__WHAT IS NEEDED__:
Some of the lines below need repeating. Reproduce exactly those between the lines holding "recipe from one" and "anything with and", inclusive.

__DATA SHOWN__:
· · ·
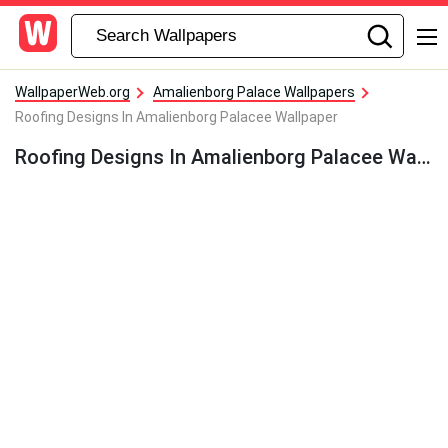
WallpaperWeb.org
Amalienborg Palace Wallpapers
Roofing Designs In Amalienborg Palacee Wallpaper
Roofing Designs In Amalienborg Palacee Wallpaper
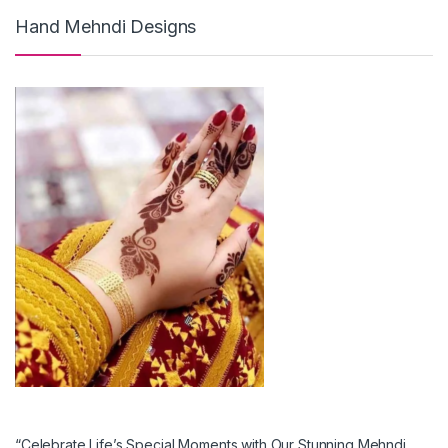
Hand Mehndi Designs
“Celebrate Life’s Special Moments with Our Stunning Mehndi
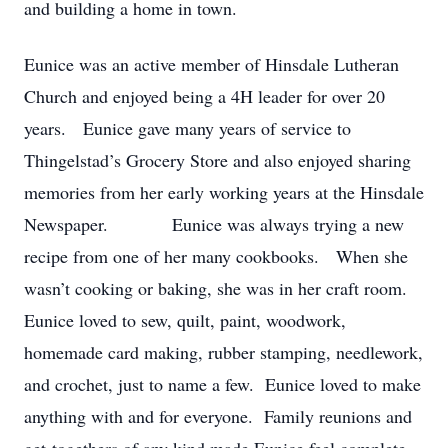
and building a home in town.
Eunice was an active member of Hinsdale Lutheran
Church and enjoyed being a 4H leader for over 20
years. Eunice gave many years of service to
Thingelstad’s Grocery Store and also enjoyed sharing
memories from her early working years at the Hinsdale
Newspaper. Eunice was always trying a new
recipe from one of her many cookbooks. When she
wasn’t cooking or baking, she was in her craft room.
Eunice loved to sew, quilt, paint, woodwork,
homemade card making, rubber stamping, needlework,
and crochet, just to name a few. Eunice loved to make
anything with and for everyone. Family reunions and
· · ·
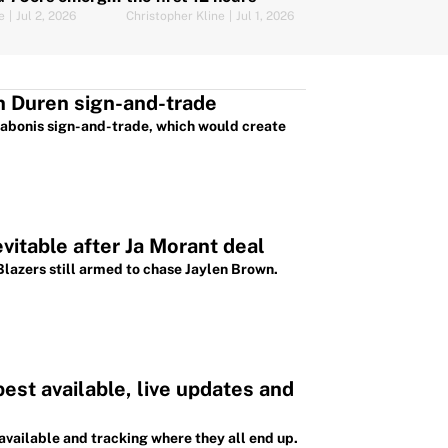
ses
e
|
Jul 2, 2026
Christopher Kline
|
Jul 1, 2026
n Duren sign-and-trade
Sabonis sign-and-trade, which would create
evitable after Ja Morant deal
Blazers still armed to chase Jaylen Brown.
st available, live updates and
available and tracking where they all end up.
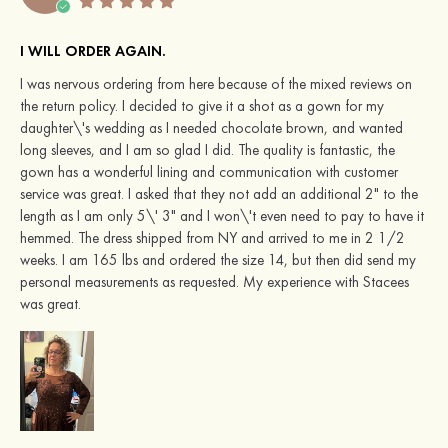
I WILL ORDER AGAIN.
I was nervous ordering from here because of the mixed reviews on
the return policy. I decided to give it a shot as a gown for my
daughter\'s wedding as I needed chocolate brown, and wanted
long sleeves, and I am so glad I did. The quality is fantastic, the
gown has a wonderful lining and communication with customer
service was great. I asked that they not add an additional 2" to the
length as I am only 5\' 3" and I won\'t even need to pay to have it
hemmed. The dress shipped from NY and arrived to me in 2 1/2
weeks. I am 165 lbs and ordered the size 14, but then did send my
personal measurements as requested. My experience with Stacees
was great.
· · ·
__RESPONSE AREA__:
recipe from one of her many cookbooks. When she
wasn’t cooking or baking, she was in her craft room.
Eunice loved to sew, quilt, paint, woodwork,
homemade card making, rubber stamping, needlework,
and crochet, just to name a few. Eunice loved to make
anything with and for everyone. Family reunions and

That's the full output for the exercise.